Why we love it: A secluded safari camp offering Old World luxury and connections to the local community
- An ideal location for witnessing the Big Five and Kenya’s famous wildebeest migrations
- Classic safari style that recalls Out of Africa
- Access to bush walks, hot air balloon safaris, community excursions, and other unique activities
Romantic and luxurious, this tented camp transports guests to the Kenyan safaris of the 1920s and 30s. On the edge of the gorgeous Masai Mara, the secluded property was completely renovated in 2018 and now comprises two camps, each with nine tented suites featuring polished wooden floors, en-suite bathrooms with indoor and outdoor showers, and copper bathtubs with views of the night sky. Classically elegant, the tents also come with private wooden verandas overlooking the vast, game-filled plains; personal butlers who attend to every whim; and thoughtful details like handcrafted artifacts, map-inspired wallpaper, yoga mats, and a butler hatch for delivering morning coffee or tea.
Elsewhere on site are two swimming pools; a common sitting area outfitted with leather Chesterfield sofas and fine antiques; a state-of-the-art gym with views of the Mara; a massage room; a gift shop stocked with local handicrafts; and a stylish bar for Kenyan coffee and top-shelf gin. Of course, guests are really here to see the Mara’s magnificent wildlife, and while they can spot several animals on site, they also enjoy twice-daily game drives, as well as night excursions and bush walks (permitted because the lodge is on a private concession). Additionally, guests have access to breakfast and sundowners in the bush, Maasai talks and fireside dances (much of the staff is from the local Maasai tribe), the educational WILDChild program for kids, and visits to nearby schools or villages for an authentic look at life in the African bush.
At andBeyond’s Bateleur Camp, you can experience the style of vintage Africa with a butler to see to all your needs. The open plains offer a panorama of endless views, and classic safari style from the ‘20s and ‘30s.

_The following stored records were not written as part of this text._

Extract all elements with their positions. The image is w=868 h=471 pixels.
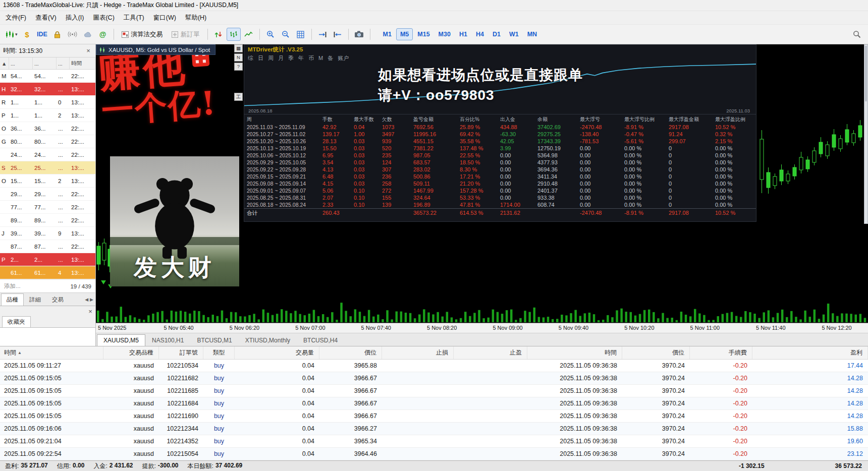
timeframe-m5[interactable]: M5 — [396, 28, 413, 40]
menu-charts[interactable]: 圖表(C) — [88, 12, 119, 24]
chart-tab-xauusd-m5[interactable]: XAUUSD,M5 — [97, 334, 145, 346]
history-col-close-time[interactable]: 時間 — [527, 346, 622, 359]
history-row[interactable]: 2025.11.05 09:15:05xauusd102211684buy0.0… — [0, 397, 868, 410]
history-col-volume[interactable]: 交易量 — [235, 346, 319, 359]
market-watch-row[interactable]: 24...24......22:... — [0, 148, 95, 161]
chart-tab-btcusd-h4[interactable]: BTCUSD,H4 — [297, 334, 344, 346]
lock-button[interactable] — [50, 28, 65, 41]
menu-tools[interactable]: 工具(T) — [119, 12, 149, 24]
market-watch-row[interactable]: P2...2......13:... — [0, 253, 95, 266]
stats-tab-3[interactable]: 月 — [278, 54, 284, 62]
market-watch-row[interactable]: H32...32......13:... — [0, 83, 95, 96]
history-row[interactable]: 2025.11.05 09:15:05xauusd102211685buy0.0… — [0, 385, 868, 397]
panel-side-button-2[interactable]: ? — [234, 63, 243, 71]
market-watch-row[interactable]: O15...15...213:... — [0, 174, 95, 188]
stats-tab-5[interactable]: 年 — [298, 54, 304, 62]
shift-end-button[interactable] — [315, 28, 330, 41]
community-button[interactable]: @ — [96, 28, 110, 41]
stats-tab-7[interactable]: M — [318, 54, 323, 62]
menu-window[interactable]: 窗口(W) — [149, 12, 181, 24]
profit-button[interactable]: $ — [20, 28, 34, 41]
history-col-close-price[interactable]: 價位 — [622, 346, 690, 359]
history-row[interactable]: 2025.11.05 09:21:04xauusd102214352buy0.0… — [0, 435, 868, 448]
market-watch-row[interactable]: O36...36......22:... — [0, 122, 95, 135]
market-watch-row[interactable]: P1...1...213:... — [0, 109, 95, 122]
stats-tab-2[interactable]: 周 — [268, 54, 274, 62]
history-col-open-time[interactable]: 時間▲ — [0, 346, 103, 359]
menu-help[interactable]: 幫助(H) — [181, 12, 211, 24]
market-watch-row[interactable]: S25...25......13:... — [0, 161, 95, 174]
history-row[interactable]: 2025.11.05 09:15:05xauusd102211690buy0.0… — [0, 410, 868, 423]
market-watch-row[interactable]: R1...1...013:... — [0, 96, 95, 109]
timeframe-m1[interactable]: M1 — [379, 28, 396, 40]
trade-levels-button[interactable] — [211, 28, 226, 41]
chart-tab-btcusd-m1[interactable]: BTCUSD,M1 — [190, 334, 238, 346]
tab-favorites[interactable]: 收藏夾 — [2, 316, 31, 327]
stats-tab-8[interactable]: 备 — [328, 54, 333, 62]
new-order-button[interactable]: 新訂單 — [168, 28, 204, 41]
mw-col-header-0[interactable]: ▲ — [0, 57, 9, 69]
market-watch-tab-1[interactable]: 詳細 — [24, 293, 46, 306]
add-symbol-button[interactable]: 添加... — [4, 282, 21, 290]
history-col-stop-loss[interactable]: 止損 — [382, 346, 454, 359]
mw-col-header-2[interactable]: ... — [33, 57, 57, 69]
close-icon[interactable]: × — [84, 47, 92, 54]
signal-button[interactable] — [66, 28, 80, 41]
mw-col-header-4[interactable]: 時間 — [70, 57, 95, 69]
close-icon[interactable]: × — [86, 308, 94, 315]
timeframe-d1[interactable]: D1 — [489, 28, 505, 40]
scroll-left-icon[interactable]: ◀ — [85, 297, 88, 302]
history-row[interactable]: 2025.11.05 09:11:27xauusd102210534buy0.0… — [0, 360, 868, 372]
mw-col-header-3[interactable]: ... — [57, 57, 70, 69]
chart-area[interactable]: XAUUSD, M5: Gold vs US Dollar / Spot ▦N?… — [96, 44, 868, 323]
menu-file[interactable]: 文件(F) — [1, 12, 31, 24]
market-watch-row[interactable]: 77...77......22:... — [0, 201, 95, 214]
history-col-open-price[interactable]: 價位 — [319, 346, 382, 359]
zoom-out-button[interactable] — [279, 28, 293, 41]
new-chart-button[interactable]: ▾ — [4, 28, 19, 41]
market-watch-row[interactable]: 61...61...413:... — [0, 266, 95, 279]
cloud-button[interactable] — [81, 28, 95, 41]
panel-side-button-1[interactable]: N — [234, 53, 243, 62]
history-row[interactable]: 2025.11.05 09:16:06xauusd102212344buy0.0… — [0, 423, 868, 435]
screenshot-button[interactable] — [352, 28, 366, 41]
ide-button[interactable]: IDE — [35, 28, 49, 41]
stats-tab-4[interactable]: 季 — [288, 54, 294, 62]
history-row[interactable]: 2025.11.05 09:22:54xauusd102215054buy0.0… — [0, 448, 868, 460]
market-watch-row[interactable]: G80...80......22:... — [0, 135, 95, 148]
panel-side-button-0[interactable]: ▦ — [234, 44, 243, 52]
line-chart-button[interactable] — [242, 28, 256, 41]
menu-insert[interactable]: 插入(I) — [61, 12, 89, 24]
history-col-type[interactable]: 類型 — [203, 346, 235, 359]
history-col-commission[interactable]: 手續費 — [690, 346, 752, 359]
stats-tab-6[interactable]: 币 — [308, 54, 314, 62]
timeframe-w1[interactable]: W1 — [505, 28, 523, 40]
market-watch-row[interactable]: 29...29......22:... — [0, 188, 95, 201]
algo-trading-button[interactable]: 演算法交易 — [118, 28, 167, 41]
scroll-right-icon[interactable]: ▶ — [90, 297, 93, 302]
chart-tab-nas100-h1[interactable]: NAS100,H1 — [145, 334, 190, 346]
timeframe-h1[interactable]: H1 — [455, 28, 471, 40]
scrollbar-thumb[interactable] — [865, 46, 867, 101]
stats-tab-0[interactable]: 综 — [248, 54, 253, 62]
chart-tab-xtiusd-monthly[interactable]: XTIUSD,Monthly — [239, 334, 297, 346]
mw-col-header-1[interactable]: ... — [9, 57, 33, 69]
market-watch-row[interactable]: J39...39...913:... — [0, 227, 95, 240]
market-watch-row[interactable]: 89...89......22:... — [0, 214, 95, 227]
history-col-order-number[interactable]: 訂單號 — [159, 346, 203, 359]
history-col-take-profit[interactable]: 止盈 — [454, 346, 527, 359]
market-watch-tab-0[interactable]: 品種 — [1, 293, 24, 306]
stats-tab-9[interactable]: 账户 — [338, 54, 349, 62]
market-watch-tab-2[interactable]: 交易 — [46, 293, 69, 306]
menu-view[interactable]: 查看(V) — [31, 12, 61, 24]
history-col-symbol[interactable]: 交易品種 — [103, 346, 159, 359]
market-watch-row[interactable]: 87...87......22:... — [0, 240, 95, 253]
search-button[interactable] — [850, 28, 864, 41]
panel-side-button-3[interactable]: 工 — [234, 93, 243, 101]
bar-chart-button[interactable] — [227, 28, 241, 41]
stats-tab-1[interactable]: 日 — [258, 54, 263, 62]
shift-start-button[interactable] — [331, 28, 345, 41]
timeframe-m30[interactable]: M30 — [435, 28, 455, 40]
market-watch-row[interactable]: M54...54......22:... — [0, 70, 95, 83]
timeframe-m15[interactable]: M15 — [413, 28, 433, 40]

The Migration without the Crowds
Yes, you can view the greatest wildlife spectacle in the natural world without the company of over 160 vehicles. Over a million wildebeest and eight-hundred thousand zebra, the giant crocs never go hungry in the flow of survival of the fittest. You don’t have to be a wildlife biologist to want to witness what for most is a once-in-a-lifetime holiday. A great experience can be had with andBeyond’s Bateleur Camp in the Mara Triangle who employs local guides. A mere five minute game drive from their private airstrip in the concession guests might just catch the gathering of thousands of wildebeest and zebra. Pictured here is a sighting of a crossing at the river where the only vehicle present was Bateleur’s. I could not believe my eyes. I had just stepped off the plane and within minutes was witnessing the famous Great Migration. As the wildebeest scrambled up the slippery rock, I noticed solid ground on either side of where they were aiming. I asked my guide ‘Why don’t they go a few feet in either direction where the ground is easier?’ He answered ‘Oh, they are not very smart’.
Honey Nerdism in the Mara
A delightful surprise for any visitor to Kenya is the locally produced honey. It’s a bee-nerd’s paradise, an artisanal elitist’s bragging right, a haute hipster’s dream, a foodie’s… I could go on. Short and simple, this is some of the best honey in the world, and a traditional harvest of the Maasai people. Bee keeping is also an income generating project of the Kichwa Community as sponsored by Africa Foundation and &Beyond. During dinner with the camp managers of Bateleur Camp, I learned that the honey purchased by the lodge comes from the local village through a sustainable project that provides income for women and youth. Beekeeping is an integral aspect of Maasai culture and a good source of revenue during times of drought and livestock loss. I brought a little home to share with my bee-keeping friends and they all marveled at the taste, how its light color belies its complex spice. My time was limited with Bateleur but I hope to return and visit the Kichwa Community Project’s initiatives like education and healthcare, and of course, those magical bee hives!